Katherine: I think planning does not feel comfortable with that at all, maybe in part because this idea that we work for the public good has some of us thinking that we figured out what this looks like…
Keila: It’s not all designers that take that approach into finding out what are the actual problems that we wanna find solutions to. Are we asking the right questions or are we just in a cycle of creating the things that we think people need? I think it’s a shared dilemma with planning in some ways. And I think that’s also why play brings an interesting resistance to the material; a resistance to what may be an accepted aesthetic approach, an accepted material approach, or an accepted form. It might be because play can easily exist without us designing for it. But we can of course, also decide to enhance it or to create even better conditions for it to arise.
About Authors:
Keila Zarí Pérez is a social–play designer and educator.

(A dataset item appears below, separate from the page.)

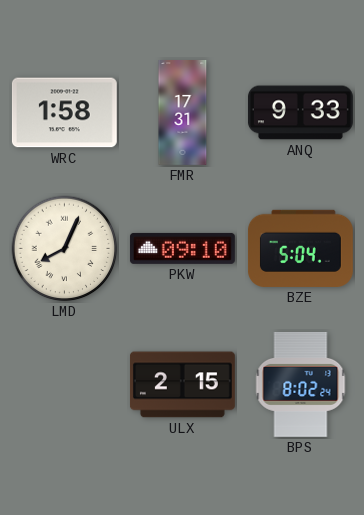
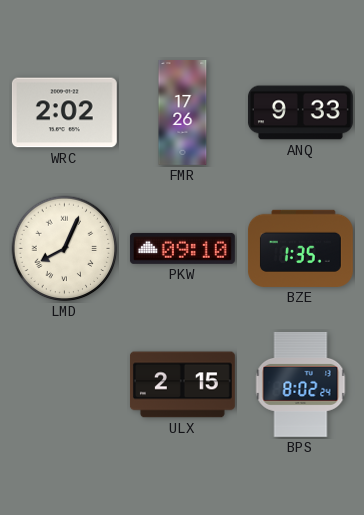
WRC: 1:58 -> 2:02
FMR: 17:31 -> 17:26
BZE: 5:04 -> 1:35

Her current design practice is rooted in activism and participation in socio-politics through play and playfulness. She works with speculation and embodied ways of teaching in design education. Her work includes furniture design, playful methods, and process facilitation, as well as research and teaching at the LAB for Play in Designskolen Kolding, Denmark. She is now a Visiting Lecturer at the School of Design and Creative Technologies, UT.
Mathias Poulsen is a play activist and PhD student at Designskolen Kolding, Denmark. Currently working at the Lab for Social Design where he combines research on design, play and democracy to explore how we might design for new forms of democratic participation. His PhD project has emerged from years of working with grassroots communities, especially within play and education. He is also the founder of the international play festival Counter Play and the Danish Play Think Tank, cultivating communities for investigating play.
Katherine A. Pérez-Quiñones is a doctoral student in the Community and Regional Planning Program in UT-Austin. Born and raised in the west coast of Puerto Rico, she is passionate about health and environmental justice and believes in people’s right to stay and achieve wellbeing on their land.